### Work item
Only a number is wanted here: the count of lines in the data below where the string "PARA" occurs.

### Supplied records
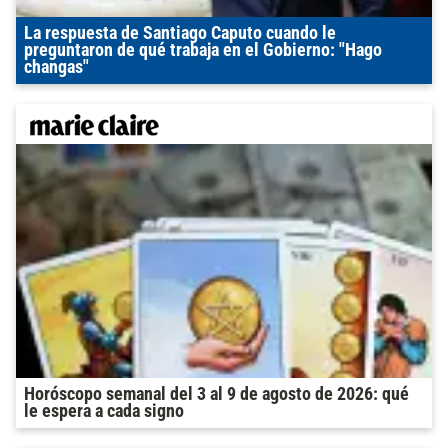
La respuesta de Santiago Caputo cuando le
preguntaron de qué trabaja en el Gobierno: "Hago
changas"
Horóscopo semanal del 3 al 9 de agosto de 2026: qué
le espera a cada signo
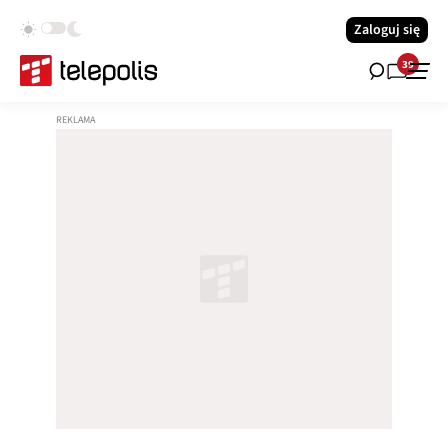
Zaloguj się
39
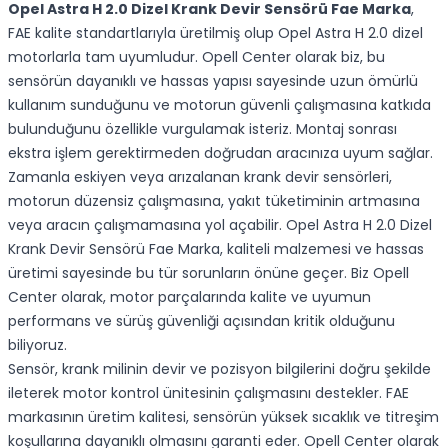
Opel Astra H 2.0 Dizel Krank Devir Sensörü Fae Marka
,
FAE kalite standartlarıyla üretilmiş olup Opel Astra H 2.0 dizel
motorlarla tam uyumludur. Opell Center olarak biz, bu
sensörün dayanıklı ve hassas yapısı sayesinde uzun ömürlü
kullanım sunduğunu ve motorun güvenli çalışmasına katkıda
bulunduğunu özellikle vurgulamak isteriz. Montaj sonrası
ekstra işlem gerektirmeden doğrudan aracınıza uyum sağlar.
Zamanla eskiyen veya arızalanan krank devir sensörleri,
motorun düzensiz çalışmasına, yakıt tüketiminin artmasına
veya aracın çalışmamasına yol açabilir. Opel Astra H 2.0 Dizel
Krank Devir Sensörü Fae Marka, kaliteli malzemesi ve hassas
üretimi sayesinde bu tür sorunların önüne geçer. Biz Opell
Center olarak, motor parçalarında kalite ve uyumun
performans ve sürüş güvenliği açısından kritik olduğunu
biliyoruz.
Sensör, krank milinin devir ve pozisyon bilgilerini doğru şekilde
ileterek motor kontrol ünitesinin çalışmasını destekler. FAE
markasının üretim kalitesi, sensörün yüksek sıcaklık ve titreşim
koşullarına dayanıklı olmasını garanti eder. Opell Center olarak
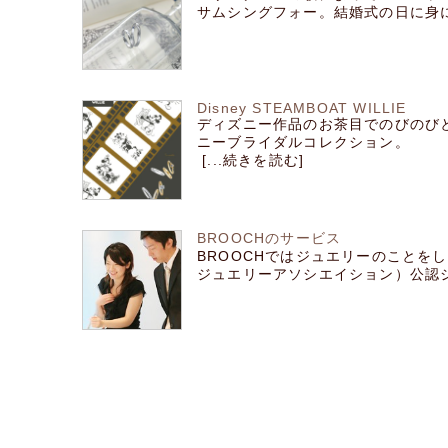
サムシングフォー。結婚式の日に身につ
Disney STEAMBOAT WILLIE
ディズニー作品のお茶目でのびのび
ニーブライダルコレクション。
[...続きを読む]
BROOCHのサービス
BROOCHではジュエリーのことをし
ジュエリーアソシエイション）公認ジ [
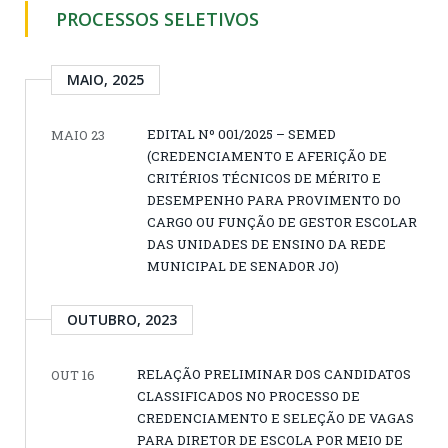
PROCESSOS SELETIVOS
MAIO, 2025
EDITAL Nº 001/2025 – SEMED
MAIO 23
(CREDENCIAMENTO E AFERIÇÃO DE
CRITÉRIOS TÉCNICOS DE MÉRITO E
DESEMPENHO PARA PROVIMENTO DO
CARGO OU FUNÇÃO DE GESTOR ESCOLAR
DAS UNIDADES DE ENSINO DA REDE
MUNICIPAL DE SENADOR JO)
OUTUBRO, 2023
RELAÇÃO PRELIMINAR DOS CANDIDATOS
OUT 16
CLASSIFICADOS NO PROCESSO DE
CREDENCIAMENTO E SELEÇÃO DE VAGAS
PARA DIRETOR DE ESCOLA POR MEIO DE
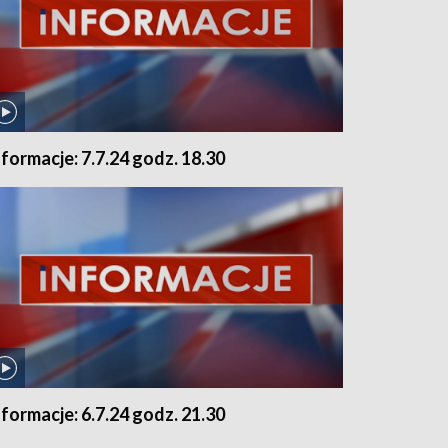
nformacje: 7.7.24 godz. 18.30
nformacje: 6.7.24 godz. 21.30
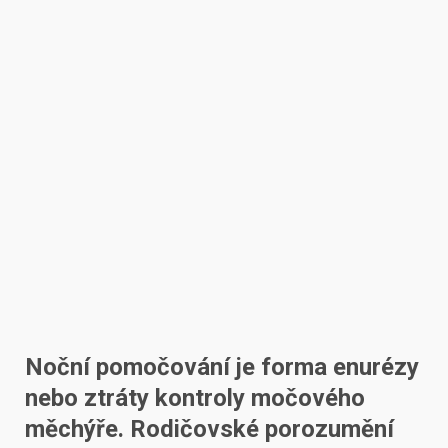
Noční pomočování je forma enurézy
nebo ztráty kontroly močového
měchýře. Rodičovské porozumění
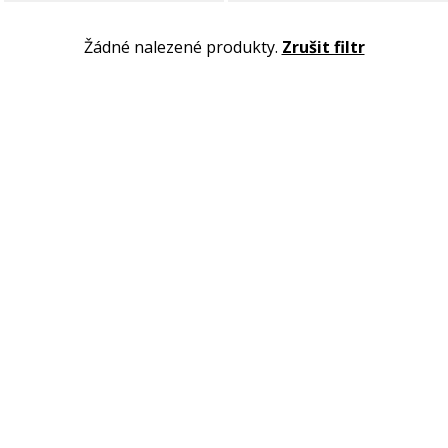
Žádné nalezené produkty.
Zrušit filtr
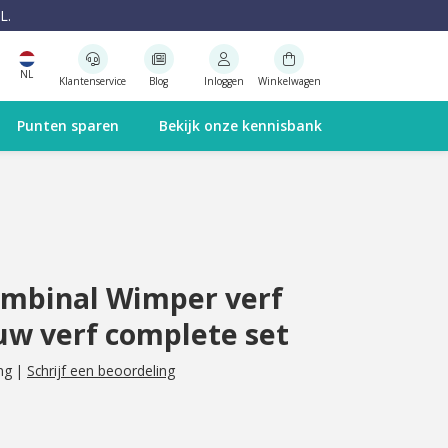
L.
NL
Klantenservice
Blog
Inloggen
Winkelwagen
Punten sparen
Bekijk onze kennisbank
mbinal Wimper verf
w verf complete set
ng
|
Schrijf een beoordeling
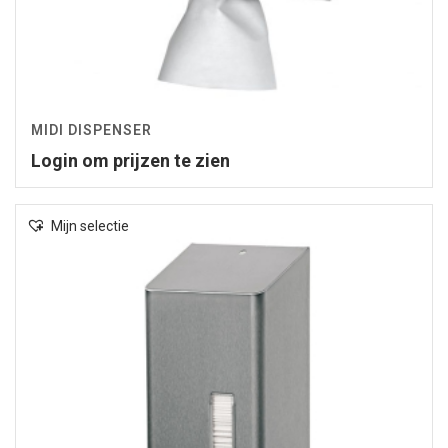
MIDI DISPENSER
Login om prijzen te zien
Mijn selectie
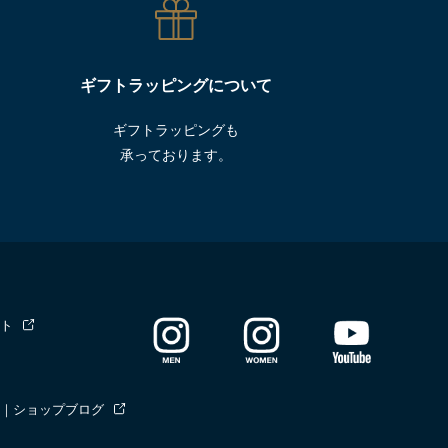
ギフトラッピングについて
ギフトラッピングも
承っております。
ト
｜ショップブログ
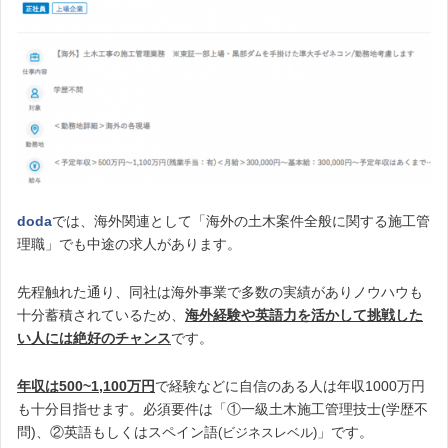
doda
では、海外関連として「海外の土木案件全般に関する施工管
理職」でも中途の求人があります。
先程触れた通り、同社は海外事業で多数の実績がありノウハウも
十分蓄積されているため、
海外経験や英語力を活かして挑戦した
い人には絶好のチャンス
です。
年収は500~1,100万円
で経験などに自信のある人は年収1000万円
も十分目指せます。必須要件は「①一級土木施工管理技士(学歴不
問)、②英語もしくはスペイン語
」です。
(ビジネスレベル)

### Task response
2